BRUSSELS/LONDON (Reuters) – European Union chief negotiator Michel Barnier will travel to London late on Friday in a last-ditch attempt to clinch a Brexit trade deal as the two sides try to resolve differences over fish and competition policy.
With just five weeks left until the United Kingdom finally exits the EU’s orbit, both sides are calling on the other to move their positions to clear the way for a trade deal that would avoid a tumultuous finale to the five-year Brexit crisis.
Face-to-face negotiations will resume after they had to be suspended last week when one of Barnier’s team tested positive for the novel coronavirus.
“In line with Belgian rules, my team and I are no longer in quarantine. Physical negotiations can continue,” Barnier said. “Travelling to London this evening to continue talks.”
In a closed-door meeting for national diplomats in Brussels, Barnier said that he was not able to say yet whether a new UK trade deal would be ready in time, a source told Reuters.

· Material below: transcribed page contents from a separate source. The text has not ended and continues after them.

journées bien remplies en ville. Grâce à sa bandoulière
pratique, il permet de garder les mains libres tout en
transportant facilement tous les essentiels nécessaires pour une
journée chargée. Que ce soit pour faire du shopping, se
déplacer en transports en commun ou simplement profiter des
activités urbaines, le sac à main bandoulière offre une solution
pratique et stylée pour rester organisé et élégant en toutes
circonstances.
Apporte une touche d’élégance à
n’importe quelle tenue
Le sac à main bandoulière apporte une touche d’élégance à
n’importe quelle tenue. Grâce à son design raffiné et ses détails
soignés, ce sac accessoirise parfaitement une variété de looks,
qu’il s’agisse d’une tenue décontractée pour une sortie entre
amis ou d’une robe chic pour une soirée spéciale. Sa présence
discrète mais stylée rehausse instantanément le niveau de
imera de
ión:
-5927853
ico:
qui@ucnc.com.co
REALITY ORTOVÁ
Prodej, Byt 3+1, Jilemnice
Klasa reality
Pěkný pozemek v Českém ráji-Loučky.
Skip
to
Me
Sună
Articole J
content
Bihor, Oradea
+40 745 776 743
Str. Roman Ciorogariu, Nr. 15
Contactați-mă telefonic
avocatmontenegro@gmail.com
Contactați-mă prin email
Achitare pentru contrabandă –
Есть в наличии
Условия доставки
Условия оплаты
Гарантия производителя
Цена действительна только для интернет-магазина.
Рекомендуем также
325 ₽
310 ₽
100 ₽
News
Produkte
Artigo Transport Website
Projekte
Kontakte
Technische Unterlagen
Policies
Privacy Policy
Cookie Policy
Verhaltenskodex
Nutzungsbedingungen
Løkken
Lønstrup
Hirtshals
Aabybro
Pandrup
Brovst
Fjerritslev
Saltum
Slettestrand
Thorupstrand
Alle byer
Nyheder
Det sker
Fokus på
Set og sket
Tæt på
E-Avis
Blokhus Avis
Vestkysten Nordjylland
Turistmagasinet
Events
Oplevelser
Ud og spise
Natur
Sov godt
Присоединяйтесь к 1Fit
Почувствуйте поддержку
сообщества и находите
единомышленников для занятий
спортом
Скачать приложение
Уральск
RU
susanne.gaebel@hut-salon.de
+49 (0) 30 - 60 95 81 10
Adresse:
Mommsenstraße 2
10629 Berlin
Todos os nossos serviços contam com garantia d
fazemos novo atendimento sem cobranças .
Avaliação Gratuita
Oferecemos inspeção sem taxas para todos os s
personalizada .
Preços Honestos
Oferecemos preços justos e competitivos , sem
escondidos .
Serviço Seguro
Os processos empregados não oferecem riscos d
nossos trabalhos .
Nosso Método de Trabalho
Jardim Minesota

The talks are still snagged on three main issues, fair competition guarantees, governance and fisheries, but neither, so far, have shown a willingness to shift enough on them to make way for any breakthrough.
Barnier told EU envoys differences persist on the three controversial issues, a senior EU diplomat told Reuters.
The Barnier presentation did not present “a particularly bright picture” of the talks, the diplomat added.
European Commission chief Ursula von der Leyen said on Wednesday the EU was ready for the possibility of Britain leaving the bloc without a new trade accord despite “genuine progress” in the tortuous Brexit talks.